I do not know how to feel about this book. I had been waiting so long for it. Felt so sure that I would love it the most, as I so adore Courtney and have enjoyed all of her books so far. Then I started this one. And did not love it right away. And I got scared. And so now I am a little heartbroken to say that I am rating this two stars.
I wanted to love it, so badly. I thought I would find it to be exciting and thrilling and broken like every book by Courtney. But it was not. Instead I found it to be boring, with little happening for ages. There were parts I loved. But there were parts that I hated too. I will be sharing all of my thoughts about this book in this review.
I will begin by saying that the writing was wonderful. I didn't have any issues with that at all. It was sadly this story that made me dislike the book. Sigh. I tried very hard to love it. I wanted to so much. But it was not to be. It is mostly told from the point of view of nineteen year old Lo. She was in a horrific car crash with her parents when she was thirteen, she was the only survivor. She had an older sister, who should have been there for her after the accident. But she left her. She left her for the unity project. For him. Lev Warren. The face of the project, their leader. And so Lo had to grow up mostly on her own, with her aunt that she had never met before. This broke parts of her. Me too. Lo deserved the best, all the love. I was truly angry with her sister, Bea.

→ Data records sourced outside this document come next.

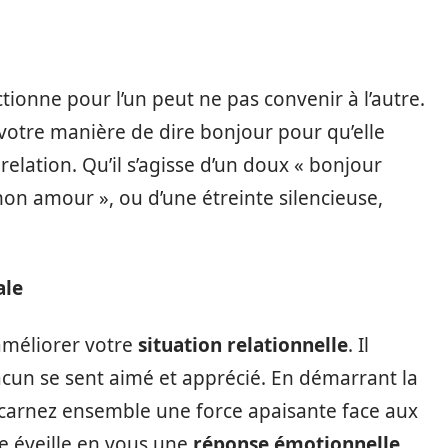
ionne pour l’un peut ne pas convenir à l’autre.
votre manière de dire bonjour pour qu’elle
lation. Qu’il s’agisse d’un doux « bonjour
on amour », ou d’une étreinte silencieuse,
.
ale
améliorer votre
situation relationnelle
. Il
cun se sent aimé et apprécié. En démarrant la
ncarnez ensemble une force apaisante face aux
de éveille en vous une
réponse émotionnelle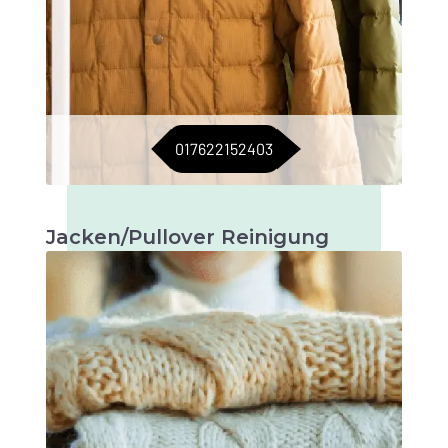
017622152403
Jacken/Pullover Reinigung
Sorgfältige Reinigung, um Jacken und
Pullover in bestem Zustand zu halten.
Langlebigkeit garantiert.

Because after she left her, she never once tried to contact her again, during all of those years. Now Lo works at a small magazine place, trying to work her way up to become a writer. For years she has tried to see her sister at the unity project. For years she has been turned away, without once seeing her. Now she finally has a real chance of being able to find out what is wrong with this place. This cult, which they deny being. Something is wrong there. She wants to prove it. To get her sister back from them. Home to her.
But things do not go as she wants. And there is just much going on in this book. And yet not much at all. It moved slowly. With little actually happening. The whole book is about getting to know Lo. Whom I did adore, until a choice she made near the end of the book. Ugh. And then we got a few small chapters from Bea, during the years before. I liked getting to know her a whole bunch. Except for how very brainwashed she seemed to be. It bothered me. I'm not a God person. I'm not a cult person. Very much not so. Oops.
And yet I wanted to love this book. Thought it would be more mystery, more murder, more excitement. But there wasn't. And I was left disappointed. It was too much about life at this place. With Lo searching it, getting to read about Bea being there. It was simply too much not for me, to be honest. It was too much about the boring parts, too little about the murder parts. I loved the emotional scenes. I did love getting to know Lo. But I did not love Lev and his place in all of this. I found him disgusting, at every part. Shudders.
This part will be spoilery. But I cannot not mention it. It is the one thing I hated about this book and I sadly will not be forgiving it for that. The main girl is nineteen years old. And the leader of this cult is twice her age. He was thirty-eight years old. And she starts a relationship with him near the end of the book, sexual and emotional. And it bothers me. So very much. He was way too old. It was not right. And I just cannot see past this. It would have been better, had he been five years older. But he was not. I just hated it so.
I suppose this was included to make us see how wrong that he was as a person, how he got everyone believing in him and his project. But to me it was simply wrong. Because he was so old. And she was so young. And he was using her from the very beginning. I understand why she was so vulnerable. And my heart was aching for her. But my gosh. This should not have happened in the book. At all. And is why I'm giving it two stars, and not three. It might just be a me thing. But yeah. It was not at all for me. That's that.
Still. Even though The Project was not everything that I had hoped it would be, I am still glad that I read it. And I am still glad that I am about to own three copies of it to collect. Oops. Regular hardcover, special edition, and the advance reader's copy edition too. Sigh. I just adore Courtney too much. And I love this cover. And I cannot wait to read what she writes next. But sadly, this book was not for me. But I do think that others would love it, and I must know what you all think of it. I wish that I could have loved this more.